= Northern Virginia military shootings =

The Northern Virginia military shootings, in the U.S state of Virginia, were a series of attacks targeting military facilities at times when they were believed to be unoccupied during October and November 2010. Forensic examination of the bullets left at the various scenes confirmed that all of the shots were from the same rifle.

==Suspect==
The person behind the attacks remained unknown until June 17, 2011, when Yonathan Melaku, a 22-year-old naturalized American from Ethiopia and Marine Corps Reserve Lance Corporal, was found at Arlington National Cemetery while it was closed.
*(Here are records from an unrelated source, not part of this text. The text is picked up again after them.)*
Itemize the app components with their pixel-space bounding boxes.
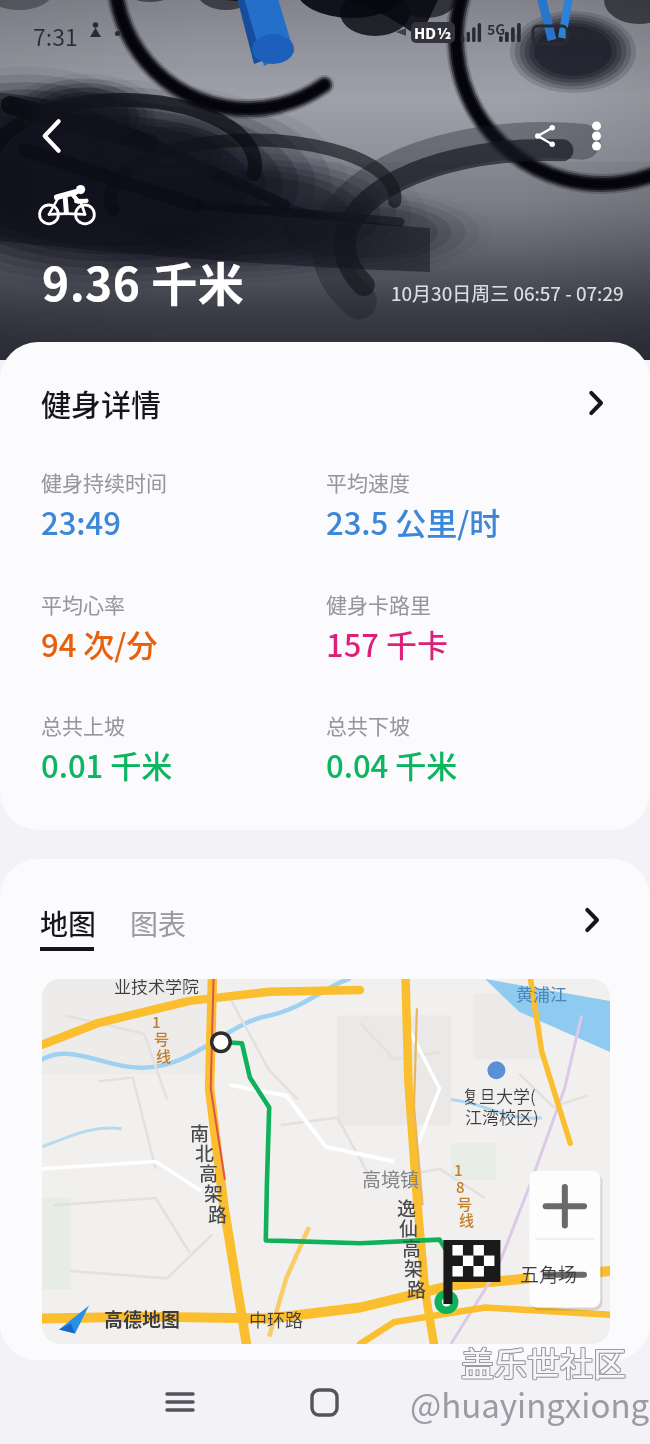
staticText: 90% xyxy=(572,19,617,51)
staticText: 94 次/分 xyxy=(41,621,158,666)
staticText: 157 千卡 xyxy=(326,621,448,666)
staticText: 号 xyxy=(154,1028,170,1050)
staticText: 7:31 xyxy=(33,19,78,52)
staticText: 23.5 公里/时 xyxy=(326,499,501,544)
staticText: 9.36 千米 xyxy=(42,248,245,315)
staticText: 线 xyxy=(156,1045,172,1067)
staticText: 健身详情 xyxy=(41,381,161,424)
staticText: 高 xyxy=(402,1234,422,1262)
button[interactable]: Home xyxy=(296,1374,352,1430)
staticText: 盖乐世社区 xyxy=(460,1337,625,1385)
staticText: 线 xyxy=(459,1209,475,1231)
staticText: 路 xyxy=(407,1275,427,1303)
staticText: 高境镇 xyxy=(362,1165,420,1193)
staticText: 23:49 xyxy=(41,499,121,544)
staticText: 业技术学院 xyxy=(114,979,199,998)
staticText: 健身持续时间 xyxy=(41,467,167,497)
staticText: 1 xyxy=(152,1011,161,1033)
button[interactable]: 健身详情 xyxy=(0,342,650,438)
staticText: 五角场 xyxy=(520,1260,578,1288)
staticText: 高 xyxy=(199,1159,219,1187)
staticText: 南 xyxy=(190,1119,210,1147)
staticText: 复旦大学( xyxy=(462,1083,536,1108)
staticText: 0.01 千米 xyxy=(41,742,173,787)
staticText: 1 xyxy=(454,1159,463,1181)
button[interactable]: Share xyxy=(518,109,572,163)
staticText: 总共下坡 xyxy=(326,710,410,740)
staticText: 逸 xyxy=(397,1194,417,1222)
button[interactable]: Recent apps xyxy=(152,1374,208,1430)
staticText: 盖乐世社区 xyxy=(460,1339,625,1387)
staticText: 平均速度 xyxy=(326,467,410,497)
staticText: 10月30日周三 06:57 - 07:29 xyxy=(391,279,624,307)
button[interactable]: 图表 xyxy=(130,903,187,944)
staticText: 平均心率 xyxy=(41,589,125,619)
staticText: 号 xyxy=(457,1193,473,1215)
staticText: ½ xyxy=(437,22,452,43)
button[interactable]: Open map xyxy=(575,903,609,937)
staticText: 盖乐世社区 xyxy=(462,1339,627,1387)
staticText: 总共上坡 xyxy=(41,710,125,740)
staticText: 0.04 千米 xyxy=(326,742,458,787)
staticText: 5G xyxy=(487,19,506,39)
staticText: 健身卡路里 xyxy=(326,589,431,619)
button[interactable]: 地图 xyxy=(40,903,97,951)
staticText: 地图 xyxy=(40,903,97,944)
staticText: 北 xyxy=(195,1139,215,1167)
staticText: 黄浦江 xyxy=(516,981,567,1006)
staticText: 中环路 xyxy=(249,1306,303,1332)
button[interactable]: More options xyxy=(569,109,623,163)
staticText: 架 xyxy=(204,1179,224,1207)
button[interactable]: Back xyxy=(24,109,78,163)
staticText: @huayingxiong xyxy=(410,1380,650,1428)
button[interactable]: Route map xyxy=(42,979,610,1344)
staticText: HD xyxy=(414,22,437,43)
staticText: 仙 xyxy=(399,1214,419,1242)
staticText: 盖乐世社区 xyxy=(461,1339,626,1387)
staticText: 架 xyxy=(404,1254,424,1282)
staticText: 8 xyxy=(456,1176,465,1198)
staticText: 盖乐世社区 xyxy=(462,1337,627,1385)
staticText: 盖乐世社区 xyxy=(460,1338,625,1386)
staticText: 高德地图 xyxy=(104,1305,181,1333)
staticText: 路 xyxy=(208,1200,228,1228)
staticText: 图表 xyxy=(130,903,187,944)
staticText: 盖乐世社区 xyxy=(461,1338,626,1386)
staticText: 盖乐世社区 xyxy=(462,1338,627,1386)
staticText: 盖乐世社区 xyxy=(461,1337,626,1385)
staticText: 江湾校区) xyxy=(465,1104,539,1129)
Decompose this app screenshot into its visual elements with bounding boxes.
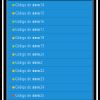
staticText: Código de alarma 17: [15, 28, 44, 32]
staticText: Código de alarma 14: [15, 3, 44, 7]
staticText: Código de alarma 15: [15, 12, 44, 15]
button[interactable]: Código de alarma 17: [8, 26, 92, 34]
button[interactable]: Código de alarma 14: [8, 1, 92, 9]
staticText: Código de alarma 22: [15, 69, 44, 73]
staticText: Código de alarma 24: [15, 86, 44, 89]
staticText: Código de alarma 19: [15, 44, 44, 48]
staticText: Código de alarma 20: [15, 53, 44, 56]
staticText: Código de alarma 23: [15, 77, 44, 81]
staticText: Código de alarma 18: [15, 36, 44, 40]
button[interactable]: Código de alarma 16: [8, 18, 92, 26]
button[interactable]: Código de alarma 21: [8, 59, 92, 67]
staticText: Código de alarma 25: [15, 94, 44, 97]
button[interactable]: Código de alarma 20: [8, 51, 92, 58]
button[interactable]: Código de alarma 24: [8, 84, 92, 91]
button[interactable]: Código de alarma 25: [8, 92, 92, 100]
button[interactable]: Código de alarma 15: [8, 10, 92, 17]
staticText: Código de alarma 16: [15, 20, 44, 23]
button[interactable]: Código de alarma 23: [8, 75, 92, 83]
staticText: Código de alarma 21: [15, 61, 44, 64]
button[interactable]: Código de alarma 18: [8, 34, 92, 42]
button[interactable]: Código de alarma 22: [8, 67, 92, 75]
button[interactable]: Código de alarma 19: [8, 42, 92, 50]
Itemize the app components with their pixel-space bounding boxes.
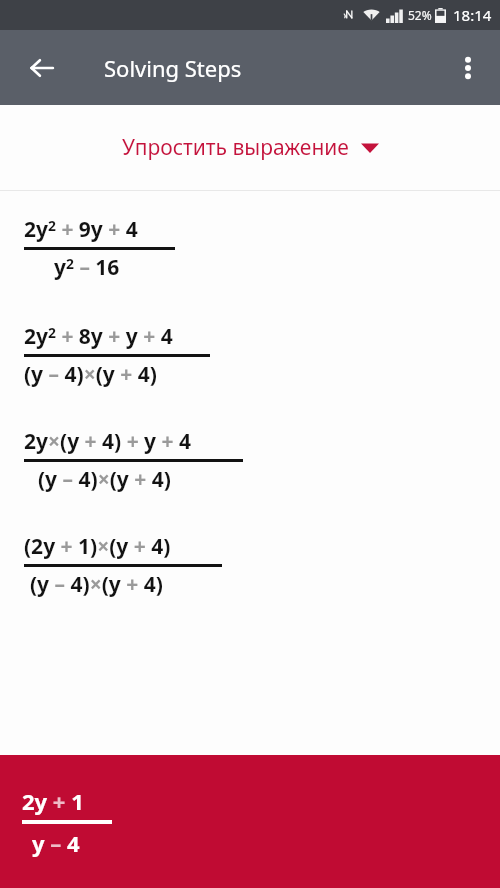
staticText: 2y×(y + 4) + y + 4 bbox=[24, 427, 192, 456]
staticText: (y – 4)×(y + 4) bbox=[30, 570, 163, 599]
button[interactable]: Back bbox=[18, 44, 66, 92]
staticText: y – 4 bbox=[32, 828, 80, 858]
staticText: y2 – 16 bbox=[54, 253, 120, 282]
staticText: 2y2 + 8y + y + 4 bbox=[24, 322, 173, 351]
staticText: 2y + 1 bbox=[22, 786, 84, 816]
button[interactable]: More options bbox=[444, 44, 492, 92]
button[interactable]: Упростить выражение bbox=[0, 105, 500, 190]
staticText: (2y + 1)×(y + 4) bbox=[24, 532, 171, 561]
staticText: 18:14 bbox=[453, 5, 492, 25]
staticText: Solving Steps bbox=[104, 53, 242, 83]
staticText: (y – 4)×(y + 4) bbox=[24, 360, 157, 389]
button[interactable]: 2y + 1 bbox=[0, 755, 500, 888]
staticText: Упростить выражение bbox=[122, 133, 349, 162]
staticText: (y – 4)×(y + 4) bbox=[38, 465, 171, 494]
staticText: 52% bbox=[408, 7, 432, 23]
staticText: 2y2 + 9y + 4 bbox=[24, 215, 138, 244]
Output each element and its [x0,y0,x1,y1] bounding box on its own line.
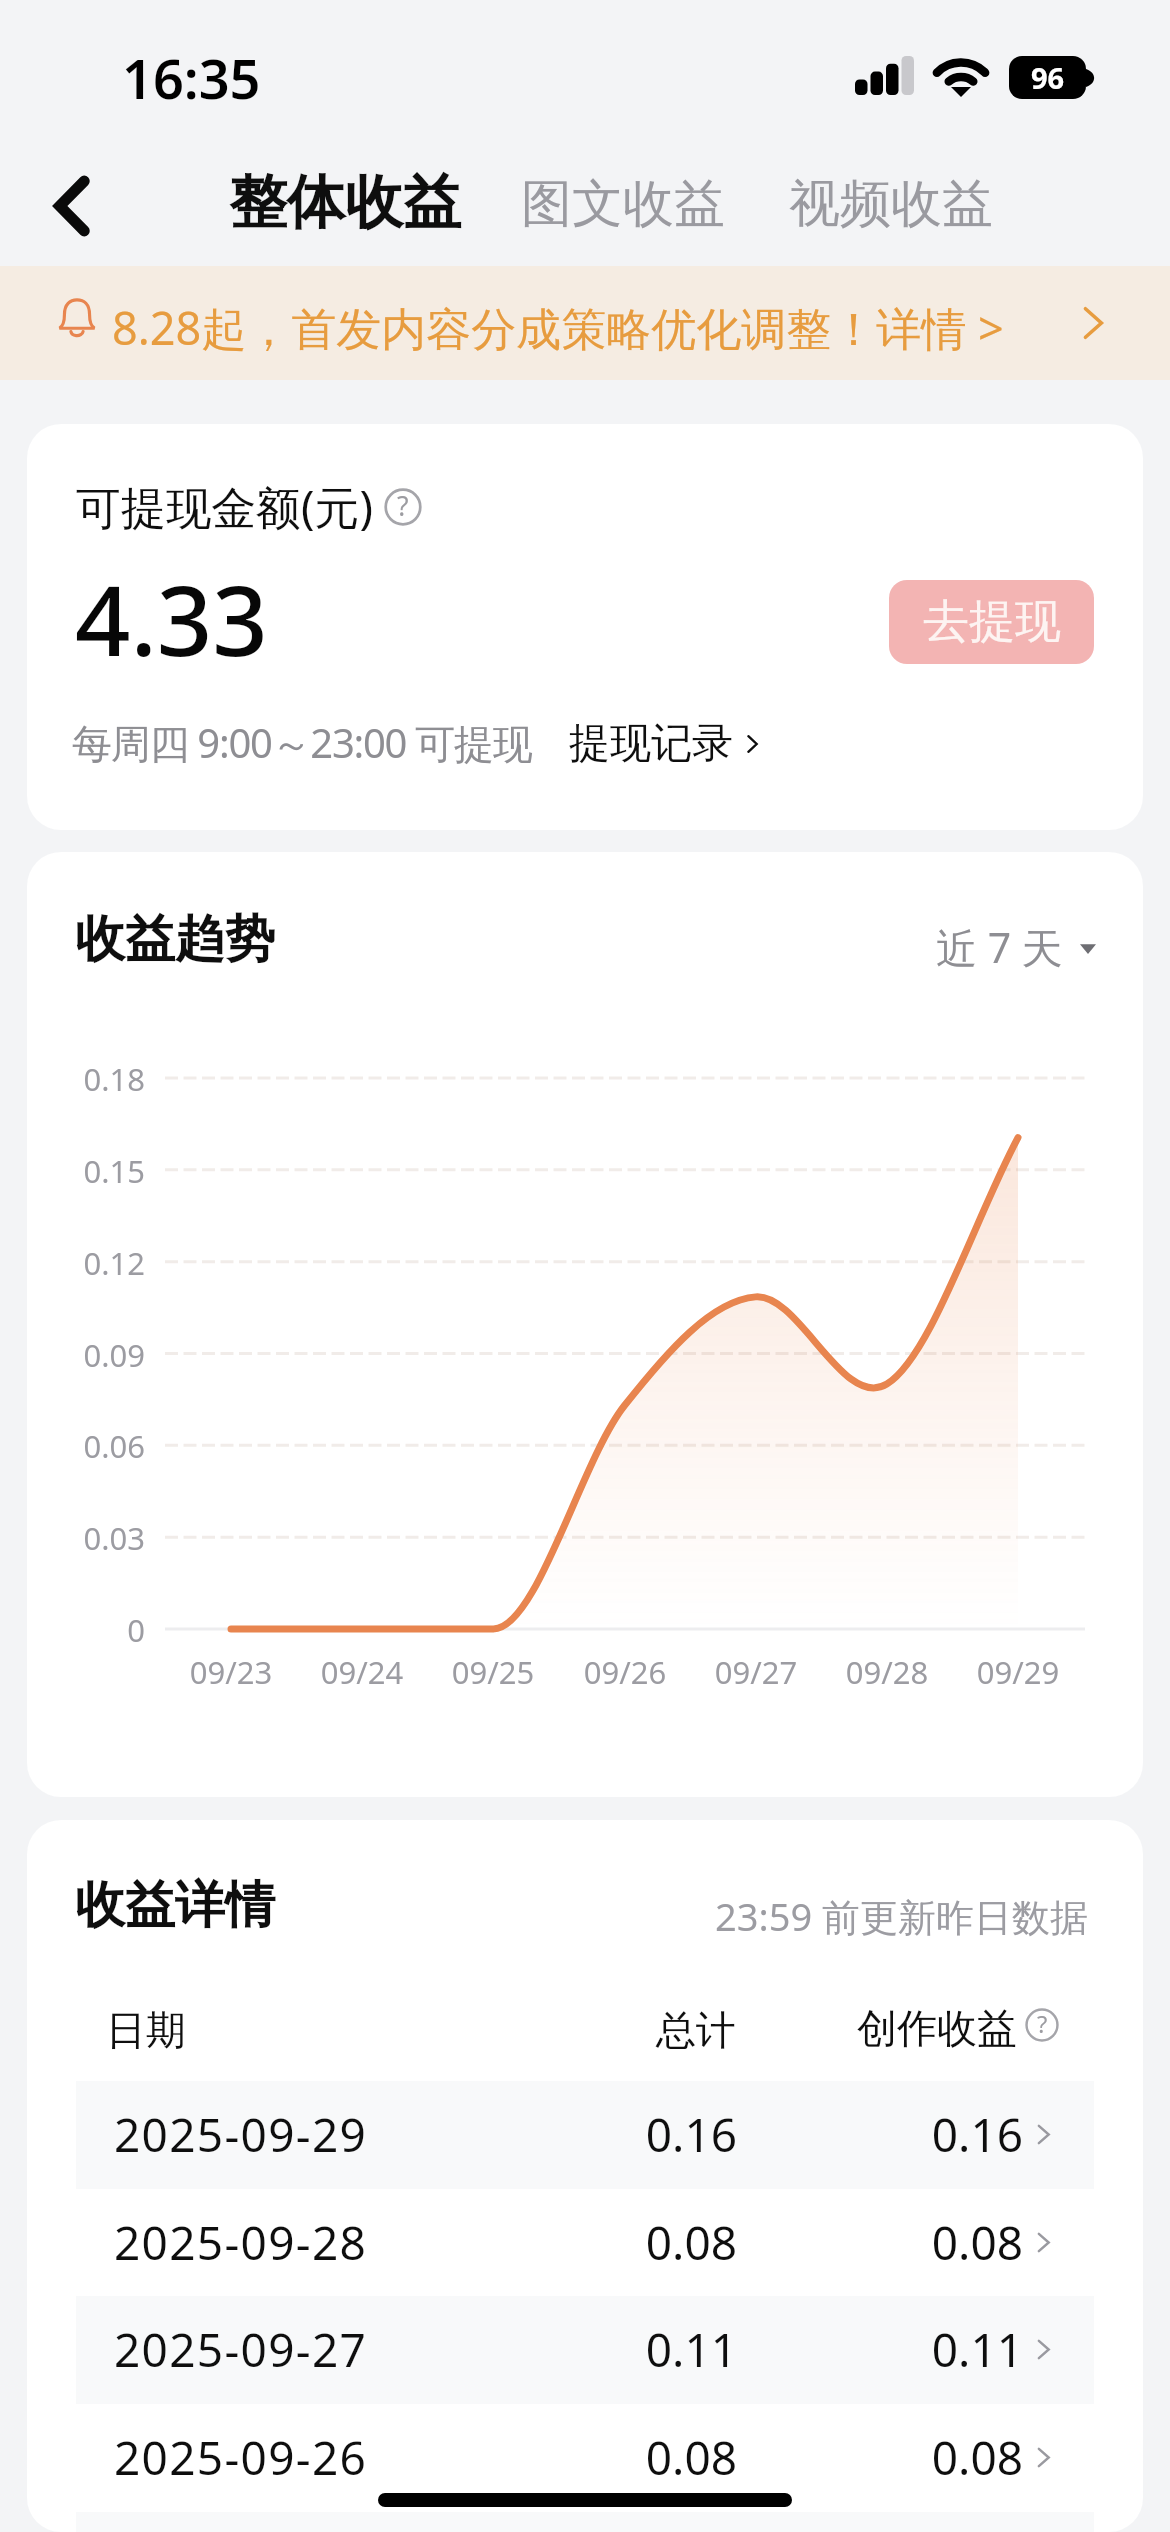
staticText: 0.08 [816,2426,1023,2489]
button[interactable]: Back [18,155,122,259]
staticText: 收益趋势 [75,908,275,971]
button[interactable]: 视频收益 [769,158,1013,250]
staticText: 图文收益 [521,172,725,236]
staticText: 日期 [106,2005,186,2055]
staticText: 视频收益 [789,172,993,236]
button[interactable]: 2025-09-26 [76,2404,1094,2512]
button[interactable]: 去提现 [889,580,1094,664]
staticText: 8.28起，首发内容分成策略优化调整！详情 > [112,297,1004,358]
staticText: 96 [1031,58,1065,97]
staticText: 收益详情 [75,1874,275,1937]
staticText: 2025-09-27 [114,2318,368,2381]
staticText: 09/25 [423,1651,563,1693]
staticText: ? [397,488,409,524]
staticText: 0.16 [526,2103,737,2166]
staticText: ? [1037,2008,1048,2040]
staticText: 2025-09-26 [114,2426,368,2489]
staticText: 整体收益 [229,166,461,239]
staticText: 0.08 [526,2426,737,2489]
staticText: 每周四 9:00～23:00 可提现 [72,715,532,770]
staticText: 0.09 [27,1334,145,1376]
staticText: 0 [27,1609,145,1651]
staticText: 0.06 [27,1425,145,1467]
staticText: 09/28 [817,1651,957,1693]
staticText: 09/26 [555,1651,695,1693]
staticText: 0.11 [526,2318,737,2381]
staticText: 23:59 前更新昨日数据 [715,1890,1089,1942]
staticText: 可提现金额(元) [76,476,374,537]
button[interactable]: 8.28起，首发内容分成策略优化调整！详情 > [0,266,1170,380]
staticText: 0.11 [816,2318,1023,2381]
staticText: 近 7 天 [936,919,1063,975]
staticText: 0.08 [816,2211,1023,2274]
staticText: 提现记录 [569,718,733,770]
button[interactable]: 提现记录 [563,712,771,776]
staticText: 09/27 [686,1651,826,1693]
staticText: 2025-09-29 [114,2103,368,2166]
staticText: 0.12 [27,1242,145,1284]
button[interactable]: 2025-09-29 [76,2081,1094,2189]
staticText: 去提现 [923,593,1061,651]
button[interactable]: 2025-09-27 [76,2296,1094,2404]
staticText: 0.15 [27,1150,145,1192]
staticText: 0.08 [526,2211,737,2274]
button[interactable]: 图文收益 [501,158,745,250]
staticText: 09/23 [161,1651,301,1693]
staticText: 总计 [553,2005,736,2055]
staticText: 0.03 [27,1517,145,1559]
button[interactable]: 2025-09-28 [76,2189,1094,2297]
staticText: 16:35 [122,41,261,115]
button[interactable]: 近 7 天 [930,915,1102,983]
staticText: 0.16 [816,2103,1023,2166]
staticText: 4.33 [75,552,268,684]
button[interactable]: 整体收益 [209,152,481,253]
staticText: 09/24 [292,1651,432,1693]
staticText: 09/29 [948,1651,1088,1693]
staticText: 0.18 [27,1058,145,1100]
staticText: 创作收益 [823,2003,1017,2053]
staticText: 2025-09-28 [114,2211,368,2274]
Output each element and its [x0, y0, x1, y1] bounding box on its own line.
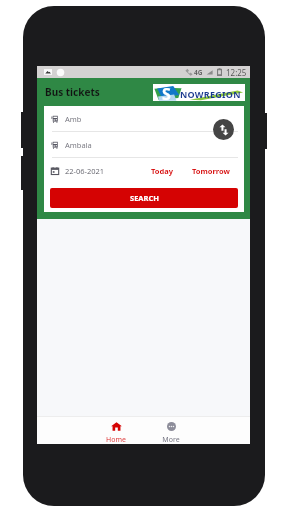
button[interactable]: Today	[149, 166, 176, 176]
staticText: Amb	[65, 114, 82, 124]
button[interactable]: Swap source and destination	[213, 119, 234, 140]
staticText: Ambala	[65, 140, 92, 150]
staticText: Today	[151, 166, 174, 176]
staticText: Tomorrow	[192, 166, 231, 176]
button[interactable]: Ambala	[51, 132, 238, 157]
button[interactable]: SEARCH	[50, 188, 238, 208]
staticText: Bus tickets	[45, 85, 100, 99]
button[interactable]: Tomorrow	[190, 166, 233, 176]
staticText: Home	[106, 435, 126, 444]
staticText: 12:25	[226, 67, 247, 78]
button[interactable]: More	[151, 422, 191, 444]
staticText: 22-06-2021	[65, 166, 105, 176]
staticText: NOWREGION	[180, 88, 241, 100]
staticText: More	[162, 435, 180, 444]
staticText: SEARCH	[130, 193, 159, 203]
button[interactable]: Amb	[51, 106, 238, 131]
button[interactable]: Home	[96, 422, 136, 444]
staticText: 4G	[194, 68, 203, 77]
staticText: S	[162, 83, 171, 100]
He was arrested by JBM-HH Police Sgt. Nicholas Kalenich. A search of his backpack revealed that he was carrying spent shell casings, a notebook containing references to the Taliban and Osama bin Laden, and plastic bags filled with ammonium nitrate, a common component of homemade explosives. He had no identification on him at the time of his arrest. He also left his rental vehicle parked in the woods near the Pentagon. The U.S. Park Police obtained a copy of the rental contract from the information affixed to the car key. The contract had his name listed. With the assistance of the U.S. Park Police and Federal Bureau of Investigation, they conducted a check of his name for a Virginia drivers license. Once police obtained a drivers license number, the Park Police obtained his license photograph. After the Park Police informed him of his name, date of birth, social security number, and address, he confessed to his crimes. He had also been recently charged with breaking into 27 cars in suburban Washington. The investigation of the incident connected Melaku to the shootings, and on June 23, 2011, he was charged with two counts of willfully injuring the property of the United States, for which he faces up to 20 years in prison, and two counts of using a firearm during a violent crime, for which he faces up to a life sentence, with more charges possible.

The Federal Bureau of Investigation worked with the Fairfax County Police, the Prince William County police and the Pentagon Force Protection Agency to investigate the case.

On January 11, 2013, Melaku was sentenced to 25 years in prison. This sentence was the outcome of a plea deal; afterward, Melaku retained new counsel and was diagnosed with schizophrenia, but decided to stick with the plea deal.